Торопливо начинаю писать в ответ «спасибо» и зависаю. Что ещё написать? Спросить, как дела? Как-то… глупо, что ли. Промучившись несколько минут, отправляю только благодарность, но ответа не дожидаюсь. У неё вроде бы сегодня дежурство, может, занята… А откуда, кстати, она узнала?
С утра подрываюсь чуть не на рассвете. Привожу себя в порядок. Каким бы ни было решение комиссии, его нужно принять.
В клинику приезжаю значительно раньше, чем нужно, но меня
– Заходи, – кивает мне. – Заключение готово.
Пододвигает по столу распечатанные листы. Штампы, подписи, печати… Негнущимися пальцами беру и начинаю вчитываться. Буквы прыгают перед глазами, складываясь в слова. Медицинское освидетельствование… влияние исполнения обязанностей на состояние здоровья… данные, результаты-результаты-результаты, диагноз… заключение военно-врачебной комиссии…
Категория годности Б.
Прошёл.
Я прошёл.
– Поздравляю, – хмыкает друг, расплываясь в улыбке. – Странные, конечно, у тебя представления о том, что для тебя важно, но…
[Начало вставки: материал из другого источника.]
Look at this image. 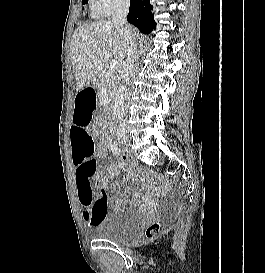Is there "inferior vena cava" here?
<instances>
[{"mask_svg": "<svg viewBox=\"0 0 265 273\" xmlns=\"http://www.w3.org/2000/svg\"><path fill=\"white\" fill-rule=\"evenodd\" d=\"M130 0H121L112 17V23L116 25L122 34L127 38L126 62L122 71V80L126 85H130L131 77L135 70V63L138 58L137 45L134 35L127 24ZM118 132H127L126 119H122L117 127Z\"/></svg>", "mask_w": 265, "mask_h": 273, "instance_id": "obj_1", "label": "inferior vena cava"}]
</instances>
Поднимается и хлопает меня по плечу.
– Ну, чего молчишь?
– Осознаю, – выдавливаю медленно.
– А-а, ну давай-давай. Только недолго, а то у меня скоро приём начнётся, – фыркает Дан. – И учти, я, как твой лечащий врач, всё равно настоял на курсе реабилитации. Коротком. После него отпуск. Глава согласен. Так что пишешь нужные заявления – и вперёд.
– Спасибо, – киваю другу.
– Пожалуйста, – Дан вдруг становится серьёзным. – Я вчера видел Надю.
– Что?! Где?
– Где-где, в больнице, – похоже, лицо у меня перекашивает от внезапного ужаса, потому что Игнатьев быстро добавляет: – на дежурстве!
– А-а, – выдыхаю, успокаивая заколотившееся сердце.
– Она просила передать, что желает тебе удачи, – друг смотрит очень внимательно.
– Она… да, она написала мне вчера, – отвожу взгляд.
Дан вдруг закатывает глаза с мученическим выражением на лице.
– Слушай, это против всех моих принципов. Но вы оба меня просто… драконите! – выдаёт вдруг нейрохирург. – Я выяснил, почему она попала в больницу семь лет назад. Все врачи, знаешь ли, тоже в обязательном порядке проходят медосмотры. У неё была внематочная беременность, друг мой.
– Бе…ременность? – запинаюсь на этом слове.
– Трубная внематочная, – уточняет Дан. – Это важно. Потому что сохранить такую беременность невозможно. Это патология, когда плодное яйцо, вместо того чтобы нормально прикрепиться и начать развиваться в матке, остаётся в маточной трубе, которая совершенно не предназначена для роста ребёнка. Она просто рвётся. Женщина при этом испытывает жуткую боль. В некоторых ситуациях такое может закончиться смертью. Твоей Наде повезло.
Я закрываю лицо руками. Девочка моя… бедная моя девочка… Как она пережила… одна?
– Тебе, наверное, интересно, зачем я всё это говорю, нарушая, между прочим, врачебную тайну? – Дан язвительно улыбается. – Ты же вроде бы хотел, чтоб тебе перестали врать? Так вот, ты идиот. Как тебе такая правда? Что за необходимость мучиться самому и заставлять мучиться несчастную девчонку? Она ведь нужна тебе! И судя по тому, что я видел, ты нужен ей. Так какого… ты упёрся в эту никому не нужную правду, вместо того чтобы приехать к ней и сказать, что хочешь на ней жениться и заделать пару-тройку карапузов?